Bellevue City Council members showed little appetite Tuesday evening for voting themselves an eleventh-hour pay raise.
The council voted 4-2 against the $6,000 raise that had been proposed by Councilman Pat Shannon.
“I don’t look at this as a job, I look at it as volunteering,” Councilman John Hansen said before voting against the measure.
Bellevue City Council members are paid $11,000 a year, and the mayor receives $17,000 a year. The pay hike would have increased that to $17,000 for council members and $23,000 for the mayor.
In recent years, several metro area governing bodies have approved pay raises for their councils, including Omaha, Ralston, La Vista, Council Bluffs and Douglas County.
The $37,378 that Omaha council members are paid will increase next year. Council Bluffs council members are paid $7,200 a year, and in two years will see that rise to $12,000 annually.
But what made Bellevue’s proposal different from the path taken by Omaha and the Bluffs, for example, was Shannon’s suggestion that the council waive the customary deliberation period between an initial proposal and final vote. Typically six weeks or more can elapse between the two, which allows time for research and public comment.
Instead, Shannon asked his colleagues to dispense with the waiting period, hold the public hearing Tuesday night and then vote.
A combination of state law and local ordinance govern how council raises are to be implemented. For the raise to have gone into effect this year, it would have had to have been proposed at the Oct. 8 City Council meeting — if the council was to follow its customary processes.
Because Shannon didn’t make his proposal until Nov. 13, those deadlines meant the raise couldn’t have gone into effect until 2020. The only way around that was to suspend the customary multiweek deliberation period.
“This is why it all got capsulated into one meeting,” Shannon told to his colleagues. “There was no nefarious intent other than legal pushing us.”
Bellevue Councilman Paul Cook cited the last-minute nature of the proposal in casting his no vote.
“If we want to bring this back sometime next year, we can,” Cook said. “The dollar amount is too much. ... And I know this was an election year, but why didn’t someone tackle this six months ago?”
In addition to Cook and Hansen, voting against the raise were Thomas Burns and Jim Moudry. Shannon and Don Preister voted for it.
A handful of residents who spoke on the issue and acknowledged that serving on the council is a tough job. But for some, the process left a bad taste.
“Usually I’m against things that take more money from taxpayers, but after hounding at least three members of this council, I have come to learn they take a lot of garbage from people,” one resident said, voicing his support.
Another spoke against the last-minute nature of the vote, describing it as self-serving.
“I have the strongest aversion to (it),” the man said. “This is an obvious attempt to circumvent the council’s own policies ... and shows an eagerness to feather your own nest.”
Bellevue and Grand Island are similarly sized cities, with populations of about 53,000 and 52,000, respectively.
The City Council in Grand Island has routinely and unsuccessfully tried to raise its pay, said Mike Paulick, who has been on the council there for six years.
Grand Island council members are each paid $7,800 a year, and Paulick said he’s OK with that.
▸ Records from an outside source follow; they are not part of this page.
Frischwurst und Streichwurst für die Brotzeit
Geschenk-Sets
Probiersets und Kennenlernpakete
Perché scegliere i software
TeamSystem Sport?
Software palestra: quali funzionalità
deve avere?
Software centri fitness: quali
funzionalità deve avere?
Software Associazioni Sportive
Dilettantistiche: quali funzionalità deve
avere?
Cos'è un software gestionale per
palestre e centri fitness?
The mayor receives $16,000 a year.
“When I ran for council, I knew what the pay was. It wasn’t like I was doing the job because I wanted the money,” he said. “If that’s the reason you’re running for council, then you’re in it for the wrong reasons.”
Paulick said the council routinely revisits the issue of pay but hasn’t had enough political agreement to increase it.
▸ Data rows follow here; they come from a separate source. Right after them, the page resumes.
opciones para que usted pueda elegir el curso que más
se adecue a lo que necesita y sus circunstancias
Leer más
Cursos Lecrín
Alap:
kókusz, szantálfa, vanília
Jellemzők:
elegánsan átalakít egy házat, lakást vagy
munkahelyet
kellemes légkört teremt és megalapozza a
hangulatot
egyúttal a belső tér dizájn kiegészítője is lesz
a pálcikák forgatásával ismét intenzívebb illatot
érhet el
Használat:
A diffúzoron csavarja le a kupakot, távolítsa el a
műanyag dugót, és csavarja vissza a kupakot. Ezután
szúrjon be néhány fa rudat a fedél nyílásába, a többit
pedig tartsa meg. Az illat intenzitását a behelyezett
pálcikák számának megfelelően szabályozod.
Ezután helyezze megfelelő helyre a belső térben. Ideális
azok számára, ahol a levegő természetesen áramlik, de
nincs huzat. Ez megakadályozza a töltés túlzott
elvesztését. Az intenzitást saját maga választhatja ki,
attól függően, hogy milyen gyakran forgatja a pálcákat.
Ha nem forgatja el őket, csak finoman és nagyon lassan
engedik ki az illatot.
Down the road in Kearney, population of about 34,000, the mayor receives $3,000 a year and the council members $2,000 each.
In Papillion, with a population of about 20,000, council members earn $12,685 a year and the mayor earns $25,370.
In Ralston, a city of about 7,300 people, a vote two years ago boosted council pay to $7,380 a year and mayoral pay to $21,000.
Lynn Rex, executive director of the League of Municipalities, said council members routinely out-work their level of compensation.
“I don’t know of any city official or village official that would tell you other than the fact that when they took office for the first time, they realized the job ... takes much more time than they thought,” she said.
In cities with full-time mayors, like Omaha, Council Bluffs and Lincoln, the pay reflects that.
Council Bluffs Mayor Matt Walsh is paid about $100,000 a year and said a significant share of that money is folded back into mayoral duties. If he attends a dinner or a golf outing in his official capacity, he pays his way; he doesn’t have an expense account in addition to his pay.
“It wouldn’t be unusual for me to have two or three events a week and spend about 500 bucks,” he said. “My theory has always been that these (salaries) are taxpayer dollars and they should do the work of the taxpayer.”
Walsh spent 16 years on the Bluffs City Council before becoming mayor, and he took a similar view to pay then, too.
“The argument is: ‘Is it true community service? Or do you do it for the paycheck?’ ” Walsh said. “At $7,200 annually, it’s pretty much community service.”